Archive for the ‘commodities’ Category

Comentário semanal

janeiro 13, 2009

Já estamos na segunda semana de 2009, mas o ano político e econômico só começa de verdade no dia 20 de janeiro com a posse de Barack Obama na presidência dos Estados Unidos. Os mercados, no entanto, procuram antecipar o resultado das políticas econômicas do novo presidente, e especialmente do seu plano de estímulo para a economia americana.

A urgência do plano vem da avaliação, da maioria dos economistas, de que os instrumentos de política monetária e fiscal empregados até aqui não foram suficientes para afastar o risco de uma depressão econômica. O relatório de emprego divulgado semana passada — taxa de desemprego de 7,2%, com queda de 524 mil postos de trabalho em dezembro — serviu como alerta.

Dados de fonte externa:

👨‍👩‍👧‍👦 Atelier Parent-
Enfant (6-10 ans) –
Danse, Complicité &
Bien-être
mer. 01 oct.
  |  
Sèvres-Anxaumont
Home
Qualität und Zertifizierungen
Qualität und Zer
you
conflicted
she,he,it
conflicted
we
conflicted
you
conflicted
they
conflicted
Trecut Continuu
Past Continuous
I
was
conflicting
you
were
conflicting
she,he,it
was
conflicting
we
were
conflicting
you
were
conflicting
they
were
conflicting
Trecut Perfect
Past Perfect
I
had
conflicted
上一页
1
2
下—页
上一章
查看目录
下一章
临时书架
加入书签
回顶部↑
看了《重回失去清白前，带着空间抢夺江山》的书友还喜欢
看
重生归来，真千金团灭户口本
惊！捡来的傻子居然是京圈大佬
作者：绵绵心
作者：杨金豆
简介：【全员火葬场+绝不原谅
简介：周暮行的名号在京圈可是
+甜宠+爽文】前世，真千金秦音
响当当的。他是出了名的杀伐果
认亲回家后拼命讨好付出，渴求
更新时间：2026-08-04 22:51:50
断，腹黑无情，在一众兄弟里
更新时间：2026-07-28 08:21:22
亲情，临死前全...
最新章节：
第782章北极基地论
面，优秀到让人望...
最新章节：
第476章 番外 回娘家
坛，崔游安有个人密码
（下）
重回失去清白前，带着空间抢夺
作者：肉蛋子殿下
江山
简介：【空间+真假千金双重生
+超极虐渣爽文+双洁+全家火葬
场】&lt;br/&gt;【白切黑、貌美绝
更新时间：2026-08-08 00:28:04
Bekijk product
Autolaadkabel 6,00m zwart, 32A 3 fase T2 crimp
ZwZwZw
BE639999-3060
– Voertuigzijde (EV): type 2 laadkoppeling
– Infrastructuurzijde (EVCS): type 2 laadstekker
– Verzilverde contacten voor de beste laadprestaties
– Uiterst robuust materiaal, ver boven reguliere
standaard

Barack Obama está propondo um pacote de estímulo da ordem de US$ 800 bilhões em dois anos, incluindo cortes de impostos e aumento de gastos. Parece um número bastante grande, mas o programa tem recebido críticas tanto de economistas, como Paul Krugman, que consideram o valor insuficiente, quanto de economistas como Willem Buiter, que acreditam que problemas estruturais da economia americana limitam a sua capacidade de absorver um pacote que implicará em aumento substancial da dívida pública. Caso Buiter esteja certo, uma forte queda do dólar é um resultado possível.

Esse debate passa agora para um novo patamar, o da discussão no Congresso das propostas de estímulo de Obama. O sistema legislativo americano é desenhado para evitar as decisões apressadas, e provavelmente teremos ainda algumas semanas de discussão acalorada, alimentada pelas estatísticas do PIB e de desemprego.

Aqui no Brasil começamos a sentir os primeiros sinais da crise nos indicadores econômicos. Na semana passada o destaque foi a publicação do dado de Produção industrial de novembro que apontou contração de 6,2% em relação ao mesmo mês do ano anterior. O enfraquecimento da atividade brasileira maior do que o previsto continua se refletindo em menores pressões inflacionárias. Dados como este vêm provocando a revisão das estimativas de vários analistas, que já trabalham com a possibilidade de cortes mais expressivos em nossa taxa básica de juros.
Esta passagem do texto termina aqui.